Lucan recordó a Kenneth, con esos ojos dorados llenos de fervor, esos ojos que prometían gloria y expansión. Pero Iván… Iván tenía algo diferente, una combinación de frialdad y pasión que prometía un futuro interesante. No necesariamente mejor, pero definitivamente más impredecible. Lucan no pudo evitar sentir una punzada de emoción en su pecho. Estaba claro que Iván sería más grande que su padre, y el anciano general estaba decidido a estar allí para verlo.
El plan que Iván había esbozado la noche anterior era atrevido, casi suicida en los ojos de muchos. Las murmuraciones en el salón lo habían dejado claro. Algunos lo consideraron insensato, mientras que otros, lo aclamaron como una genialidad. Pero Lucan había visto algo más. El plan no era solo una cuestión de audacia juvenil. No se trataba de una locura imprudente ni de un intento desesperado de impresionar. Iván, en su corta edad, ya estaba mirando más allá de lo inmediato, vislumbrando oportunidades en la oscuridad. Sabía que cada decisión lo acercaba peligrosamente al borde del fracaso, pero también sabía que ese mismo riesgo podría llevarlo a la victoria.
Mientras Lucan seguía sumergido en sus pensamientos, un suave murmullo a través de la puerta entreabierta lo sacó de su ensimismamiento. Las sirvientas entraban en la habitación contigua, sus pasos ligeros apenas hacían ruido al caminar sobre el suelo de piedra. A través del pequeño hueco en la puerta, Lucan podía ver cómo cargaban cubos llenos de agua caliente, vertiéndola en la bañera de su cuarto de baño. El vapor comenzaba a elevarse, mezclándose con el aroma de las hierbas que flotaban en el agua, llenando la estancia con un aire relajante que contrastaba con la tensión en su mente.

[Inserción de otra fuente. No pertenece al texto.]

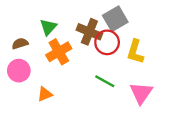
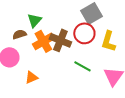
brown cross: (89, 32) -> (60, 40), moved
brown semicircle: (20, 44) -> (19, 34), moved

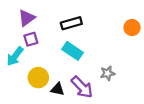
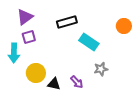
cyan rectangle: (72, 51) -> (89, 42), moved
cyan arrow: (15, 56) -> (14, 53), turned -36
purple arrow: (82, 87) -> (77, 82), size x0.6

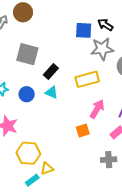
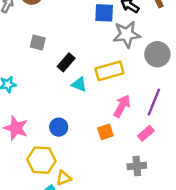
gray square: (27, 54) -> (38, 42), size x0.6
cyan triangle: (52, 92) -> (79, 84), moved
blue circle: (27, 94) -> (59, 127), moved

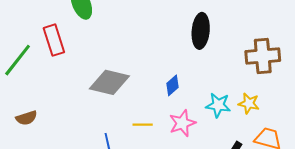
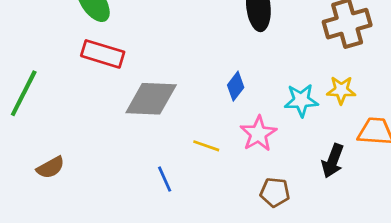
red rectangle: (54, 40) -> (103, 54), moved, turned -44
yellow line: (143, 125) -> (206, 146), turned 30

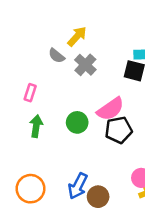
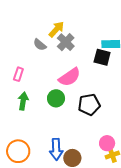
gray cross: (85, 65) -> (66, 42), moved
pink semicircle: (110, 109) -> (70, 77), moved
blue arrow: (78, 186) -> (56, 149), turned -30

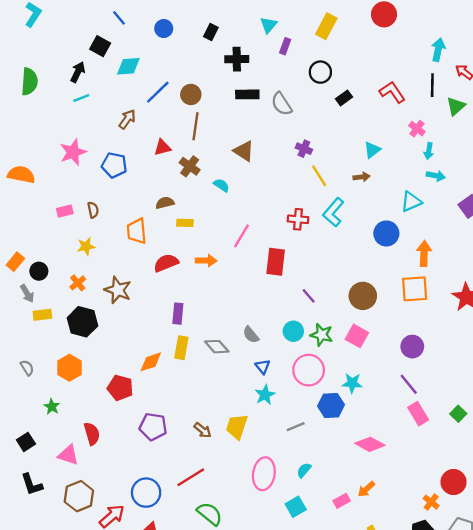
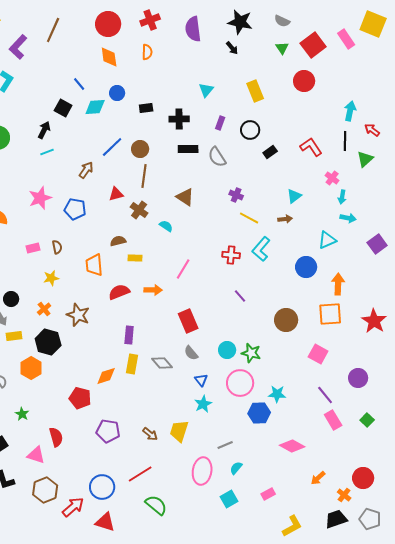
yellow rectangle: (326, 26) -> (255, 91), turned -50
black rectangle: (211, 32) -> (146, 108), moved, turned 56
purple rectangle: (285, 46) -> (220, 123), moved
cyan diamond: (128, 66) -> (95, 107), moved
yellow line: (319, 176) -> (249, 218), turned -30
red rectangle: (276, 262) -> (188, 321), moved, turned -30
purple line: (309, 296) -> (240, 296), moved
pink square: (357, 336) -> (318, 354), moved
purple circle: (412, 347) -> (358, 378), moved
orange hexagon: (69, 368) -> (31, 368), moved
gray line: (296, 427) -> (225, 445), moved
orange arrow: (366, 489) -> (318, 478), moved

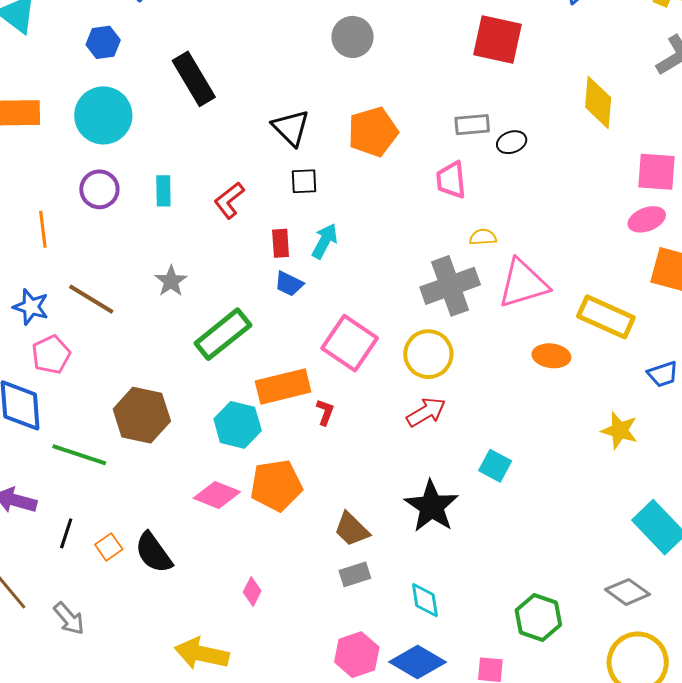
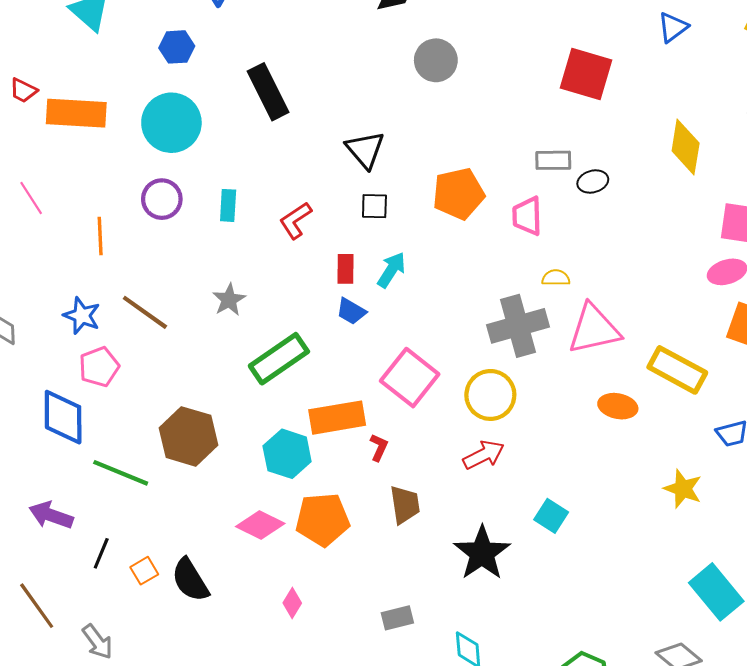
orange pentagon: (373, 132) -> (459, 194), moved
brown trapezoid: (352, 529) -> (405, 505), moved, turned -147
pink diamond: (252, 592) -> (292, 603), moved

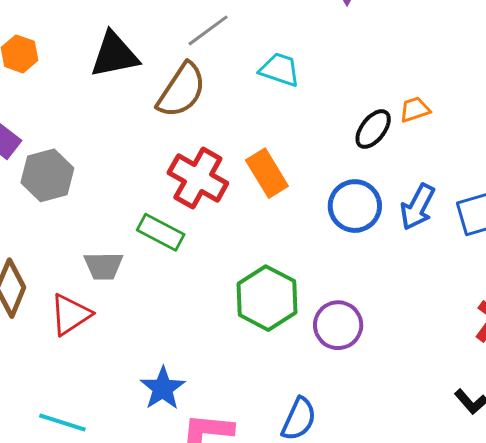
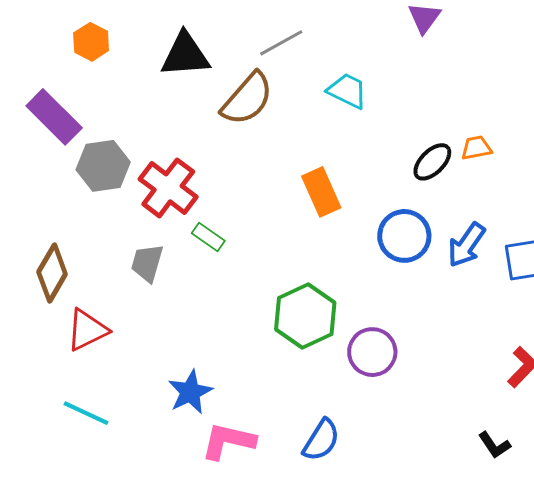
red cross: (198, 178) -> (168, 188), moved
green rectangle: (161, 232) -> (208, 237), size x0.7
gray trapezoid: (103, 266) -> (147, 263), turned 99
red triangle: (70, 315) -> (87, 330), moved

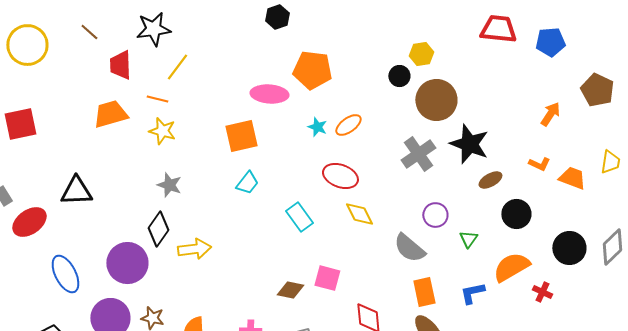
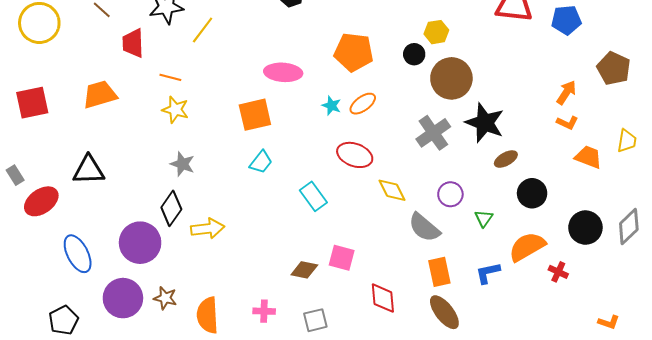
yellow line: (177, 67) -> (203, 30), moved
orange pentagon: (312, 70) -> (354, 52), moved
orange trapezoid: (110, 114) -> (100, 95), moved
orange L-shape: (539, 164) -> (567, 123), moved
yellow diamond: (359, 214) -> (392, 190), moved

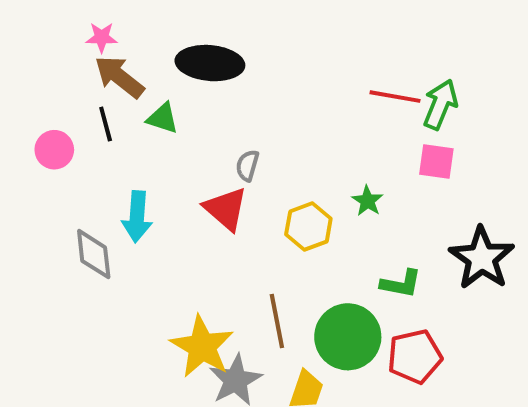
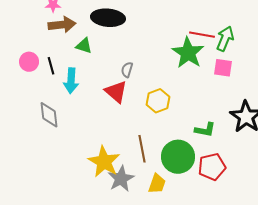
brown arrow: (119, 77) -> (62, 25), turned 136
black line: (106, 124) -> (51, 66), moved
green star: (367, 201) -> (188, 53), moved, size x2.0
cyan arrow: (137, 217) -> (71, 81), moved

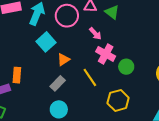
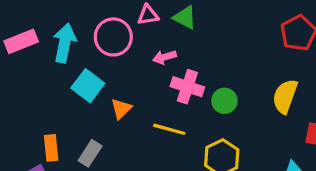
pink arrow: (95, 34) -> (165, 57), turned 128
yellow line: (90, 77) -> (169, 129), turned -30
gray rectangle: (58, 83) -> (90, 153), moved

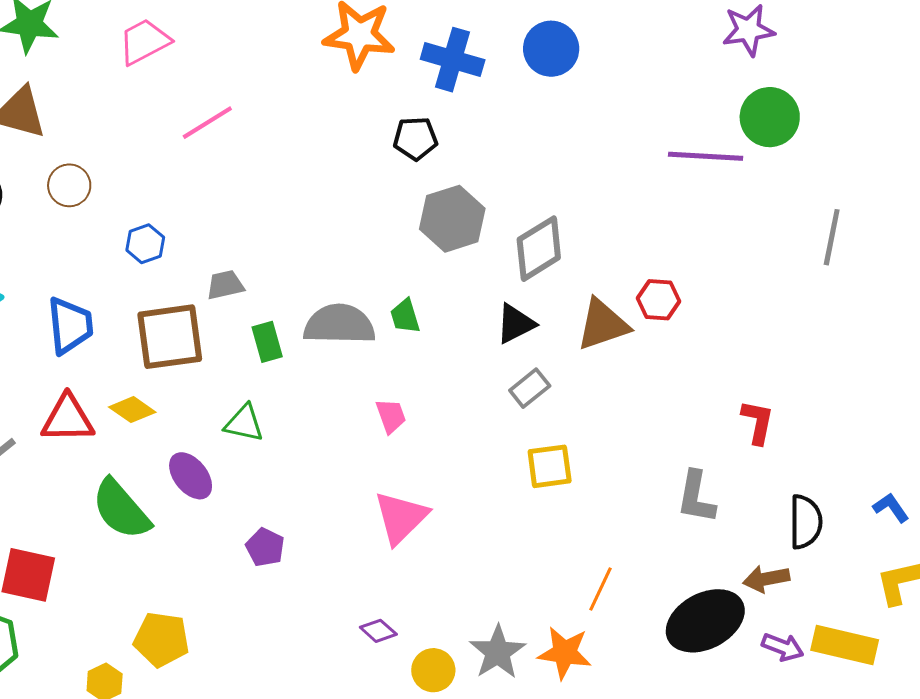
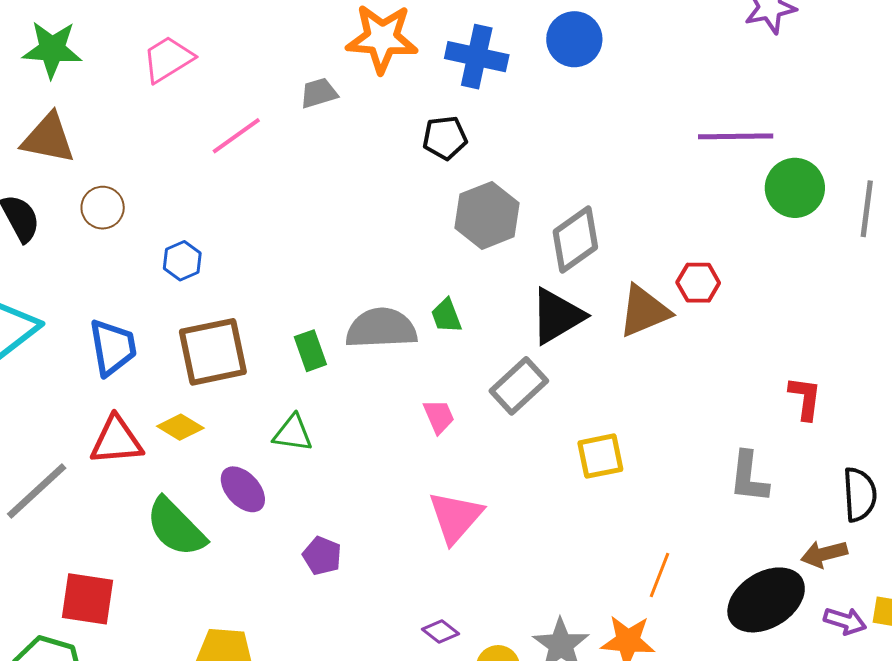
green circle: (770, 117) -> (795, 188), moved
gray trapezoid: (225, 285) -> (319, 93), moved
black triangle: (516, 324) -> (557, 316), size x1.4
gray rectangle: (530, 388) -> (519, 386), moved, size x1.4

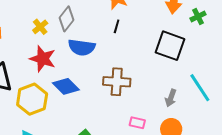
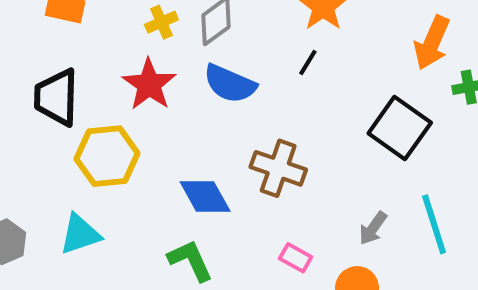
blue diamond: (66, 86) -> (205, 196), moved

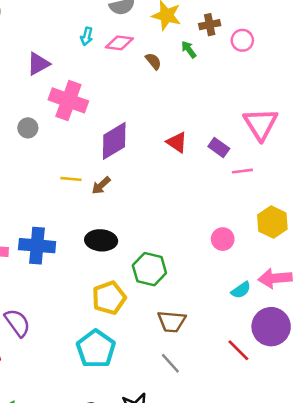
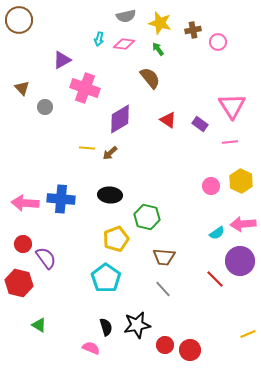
green arrow: (189, 49) -> (158, 49), moved
brown semicircle: (153, 61) -> (150, 78), moved, size x1.6
gray circle: (28, 128) -> (45, 107), moved
pink line: (242, 171) -> (230, 142), moved
pink circle: (223, 239) -> (211, 186), moved

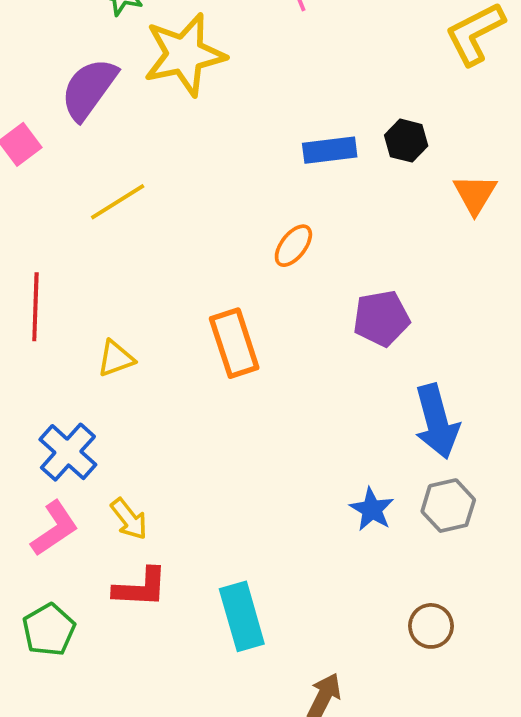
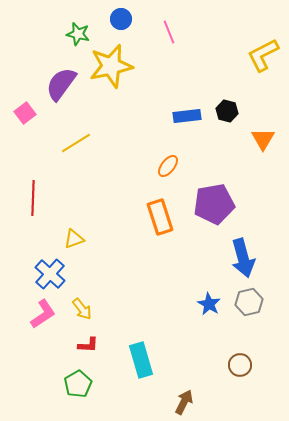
purple pentagon: (381, 318) -> (214, 204), size x1.4
orange rectangle: (234, 343) -> (160, 217), moved
yellow triangle: (116, 358) -> (74, 239), moved
red L-shape: (141, 588) -> (88, 345), size x0.7
green pentagon: (49, 630) -> (78, 384), moved

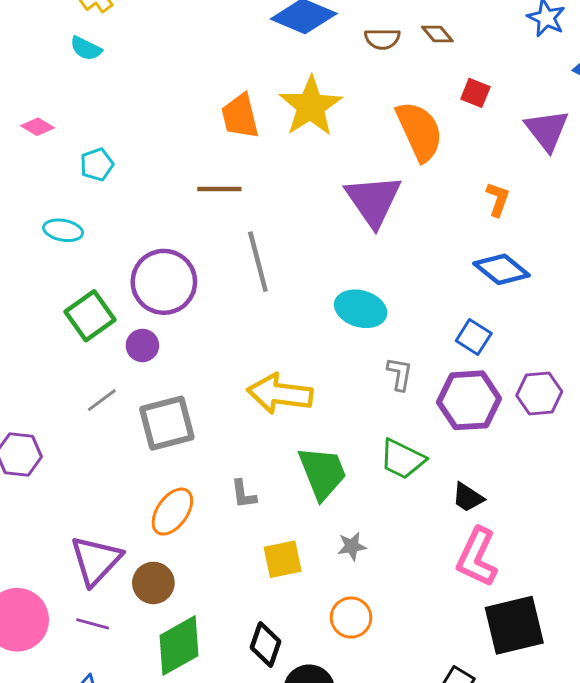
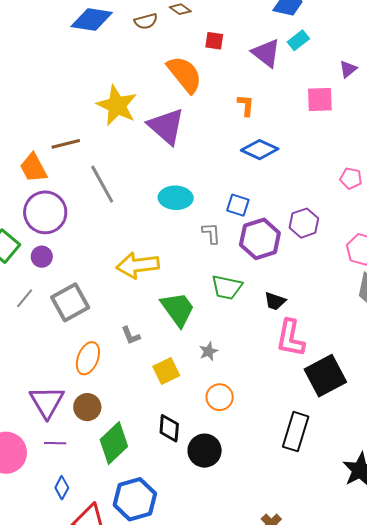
yellow star: (311, 106) -> (117, 105), moved
orange trapezoid: (240, 116) -> (33, 168), moved
blue square: (474, 337) -> (238, 205), moved

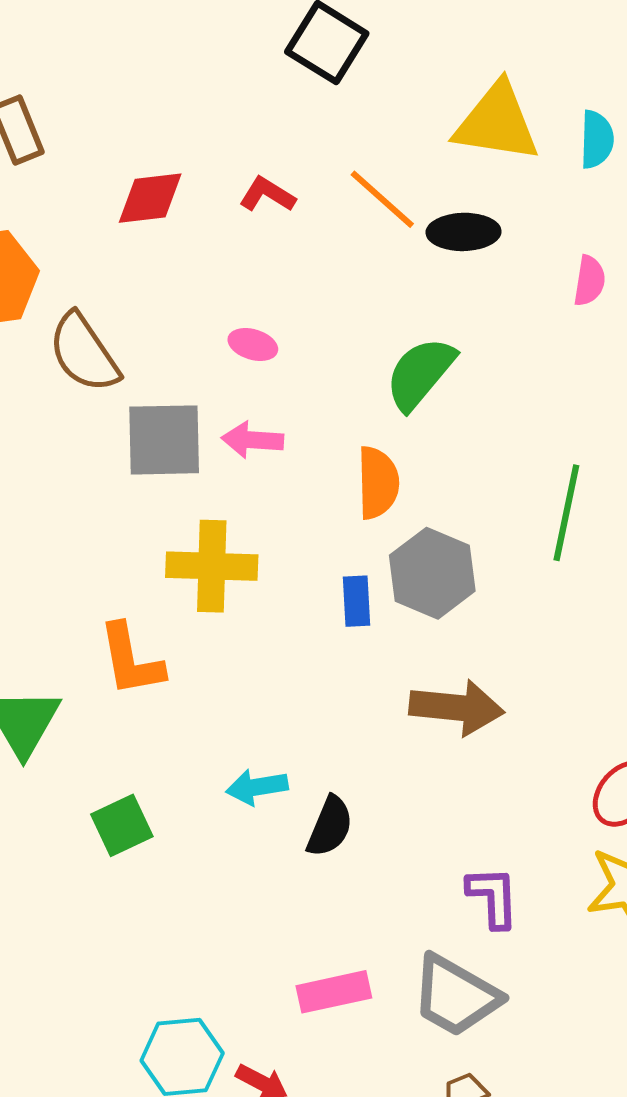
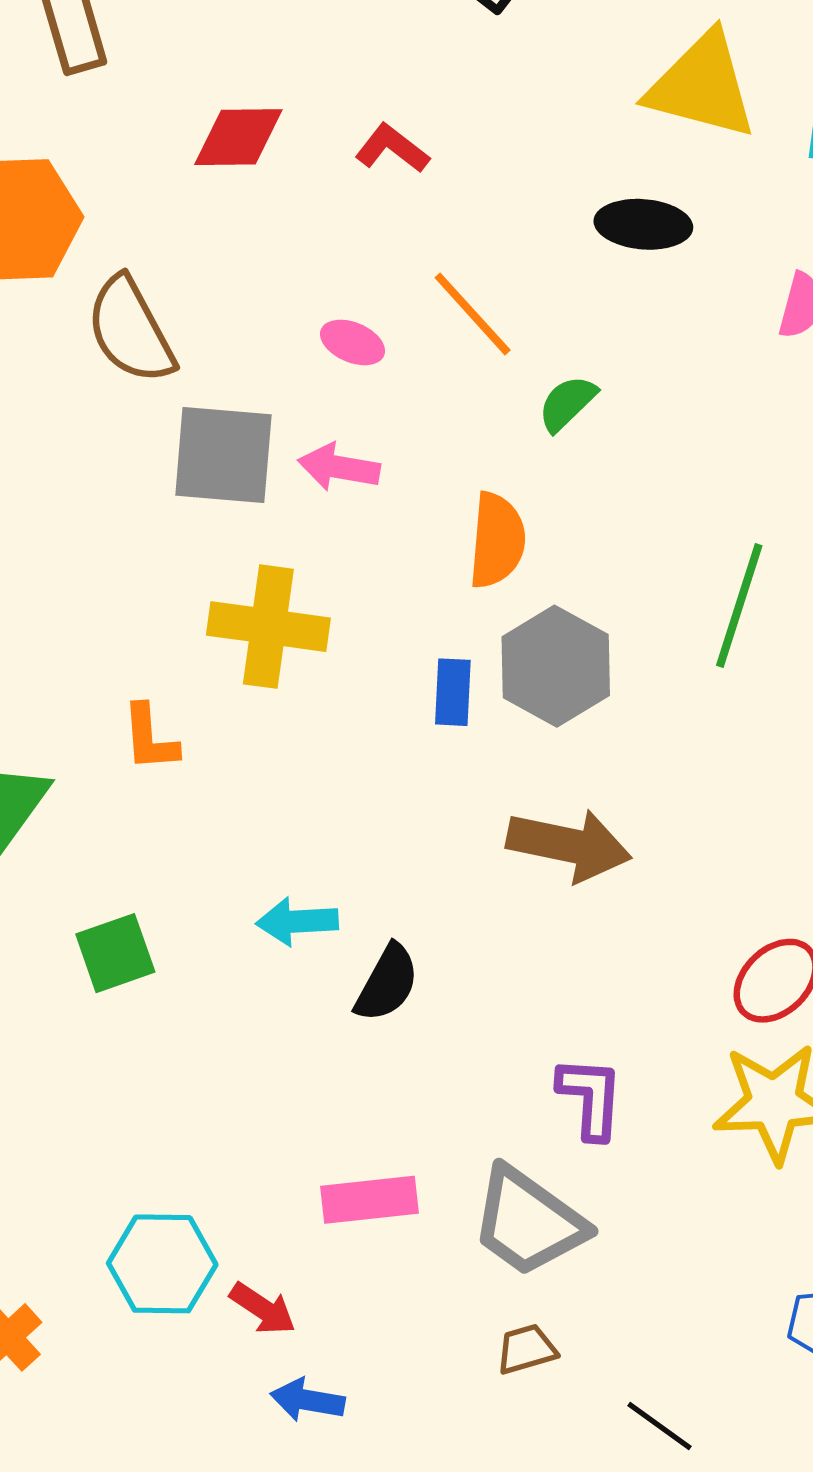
orange line: (382, 199) -> (473, 314), moved
green semicircle: (420, 373) -> (567, 403), size x0.6
orange L-shape: (131, 660) -> (150, 738), size x0.7

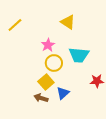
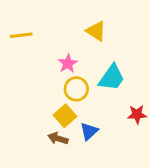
yellow line: (15, 25) -> (21, 35), turned 35
cyan trapezoid: (79, 55) -> (112, 78), turned -60

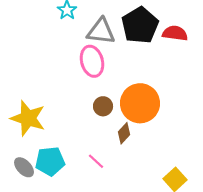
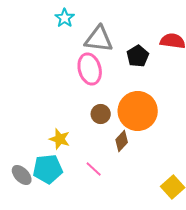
black pentagon: (140, 25) -> (138, 56), moved, size x0.6
yellow star: (28, 118) -> (60, 139), moved, size x0.6

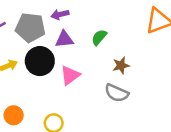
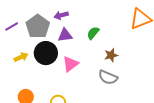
gray pentagon: (30, 28) -> (38, 26), turned 30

El sonido del agua, un tintineo suave y repetitivo, llenaba la habitación principal, pero Lucan apenas lo registraba. Sin embargo, los ojos de Iván no le dejaban en paz. Esa misma oscuridad latente, esa hambre que aún no había salido a la superficie por completo, lo inquietaba y lo fascinaba profundamente. ¿Podría Iván controlar esa ambición, o terminaría consumiéndolo? Las guerras que estaban por venir pondrían a prueba no solo su habilidad como líder, sino también su carácter. Iván tendría que decidir qué clase de gobernante quería ser y ya sea un conquistador o un transformador, incluso si elige una combinación de ambas, sea lo que sea el estaría con el, a su lado apoyandolo.
Lucan se levantó de la silla lentamente, sintiendo cómo sus músculos protestaban con un dolor sordo, la consecuencia inevitable de una noche de excesos. Cada movimiento lo obligaba a enfrentar la realidad de su edad y el castigo que su cuerpo ya no podía soportar como antes. Caminó hacia la ventana, que apenas dejaba entrar un rayo de luz, y la empujó con más fuerza. El frío aire matutino se coló al instante, fresco y purificador, disipando el olor alcohol rancio, humo y sudor que aún impregnaba la habitación, como un recordatorio de las horas anteriores.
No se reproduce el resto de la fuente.